What troubles me the most about it is that it will devastate working and living conditions the huge majority of the country. On that level, it’s a clear betrayal of all that’s good and right about our country.

After that, what troubles me most is the utter shamelessness of the Republican Party, which serves nobody but the ultra-elite (although it’s exploits the ever-living fuck of Evangelicals, racists, and anybody else who will listen to their madness). Other than the occasional token effort to make this effort sound like it was about anything other than vacuuming up more power and resources for themselves, they have made almost no effort even to pretend like there’s any agenda here other than real one. That is, like the moment in 1984 when O’Brien admits to Winston that the Party only does what it does because it can, the GOP is steadily revealing its true agenda–or trying to hide it less.

You’d think with the recent exposure of the Koch brothers’ machinations, the influence of the shady group ALEC, example after example of radical right-wing leaders sucking at the government teat while they decry government programs–and then not really even trying to explain themselves because they don’t really have to)… You’d think all those things would make conservatives act a little more cautiously as the (mostly) men behind the curtain are revealed to be what they are–selfish, greedy, inhumane pieces of subhuman shit.

Instead, the opposite has happened. As the conservative machine becomes more visible, it becomes even more brazen.
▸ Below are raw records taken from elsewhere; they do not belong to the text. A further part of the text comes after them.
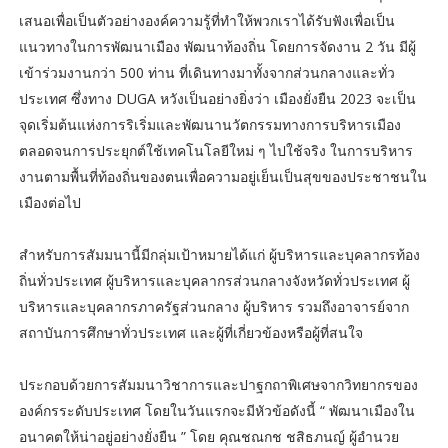
เสนอเพื่อเป็นตัวอย่างองค์ความรู้ที่ทำให้พวกเราได้รับฟังเพื่อเป็น
แนวทางในการพัฒนาเมือง พัฒนาท้องถิ่น โดยการจัดงาน 2 วัน มีผู้
เข้าร่วมงานกว่า 500 ท่าน ที่เดินทางมาทั้งจากส่วนกลางและทั่ว
ประเทศ ซึ่งทาง DUGA หวังเป็นอย่างยิ่งว่า เมืองยั่งยืน 2023 จะเป็น
จุดเริ่มต้นแห่งการริเริ่มและพัฒนานวัตกรรมทางการบริหารเมือง
ตลอดจนการประยุกต์ใช้เทคโนโลยีใหม่ ๆ ไปใช้จริง ในการบริหาร
งานตามพื้นที่ท้องถิ่นของตนเพื่อความอยู่เย็นเป็นสุขของประชาชนใน
เมืองต่อไป
สำหรับการสัมมนานี้มีกลุ่มเป้าหมายได้แก่ ผู้บริหารและบุคลากรท้อง
ถิ่นทั่วประเทศ ผู้บริหารและบุคลากรส่วนกลางจังหวัดทั่วประเทศ ผู้
บริหารและบุคลากรภาครัฐส่วนกลาง ผู้บริหาร รวมถึงอาจารย์จาก
สถาบันการศึกษาทั่วประเทศ และผู้ที่เกี่ยวข้องหรือผู้ที่สนใจ
ประกอบด้วยการสัมมนาวิชาการและปาฐกถาพิเศษจากวิทยากรของ
องค์กรระดับประเทศ โดยในวันแรกจะมีหัวข้อดังนี้ “ พัฒนาเมืองใน
อนาคตให้น่าอยู่อย่างยั่งยืน ” โดย คุณชณกช ชสิธภนญ์ ผู้อำนวย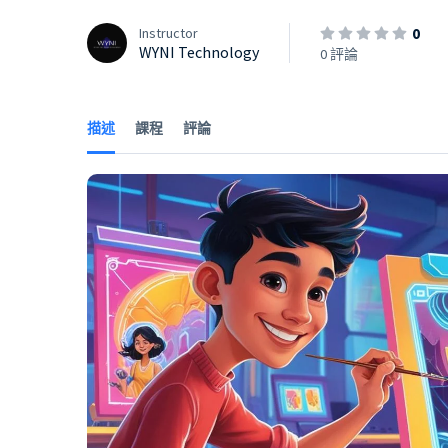
0
Instructor
WYNI Technology
0 評論
描述
課程
評論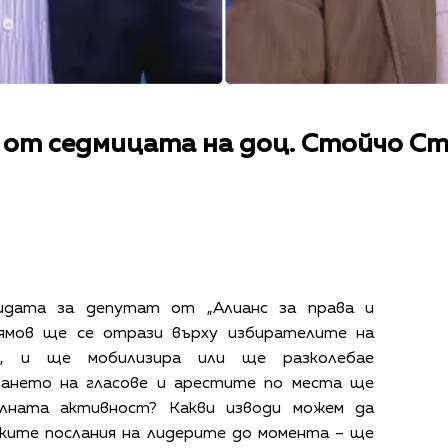
 от седмицата на доц. Стойчо Ст
идата за депутат от „Алианс за права и
ямов ще се отрази върху избирателите на
, и ще мобилизира или ще разколебае
ването на гласове и арестите по места ще
елната активност? Какви изводи можем да
ките послания на лидерите до момента – ще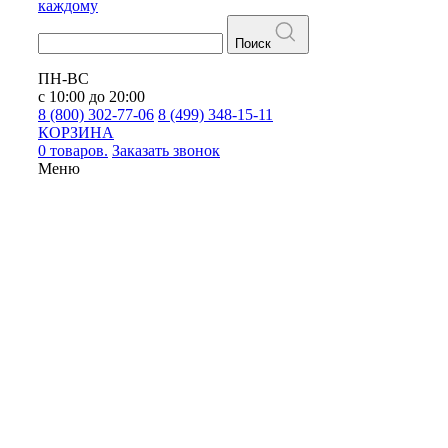
каждому
Поиск
ПН-ВС
с 10:00 до 20:00
8 (800) 302-77-06
8 (499) 348-15-11
КОРЗИНА
0 товаров.
Заказать звонок
Меню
As the institutions you’d expect to stop (at least resist) them continue to fail us–you know, the Democratic Party, the law, the voters–I suppose there’s no reason for them even to pretend to be anything other than what they are.

And that, activist friends, helps me focus on what I’ve been increasingly see as the heart of the matter for the last year, maybe more: how to excise the political, economic and social poison these subhuman scum have injected into the system for nothing but their own gain. Lots of us have adopted, adapted the terminology of “accountability,” which is close to right–how do we hold these monsters ‘accountable’ for what they’re doing? But I’m increasingly sensing that the discourse of accountability makes it too easy to let these criminals off the hook. Elected officials are held accountable at the ballot box, if ever. That’s not enough.

We’re starting to see some movement in the right direction, I think, and I’m currently hanging my hopes on:

The recall elections happening in Wisconsin  When elected officials do the opposite of what you elected them to do, grab them by the backs of their necks and throw them on the scrap heap. There’s no reason to wait two years to vote them out.

The ballot initiative in OH to overturn SB5  When your legislative apparatus passes legislation that the huge majority of citizens reject, override the vote.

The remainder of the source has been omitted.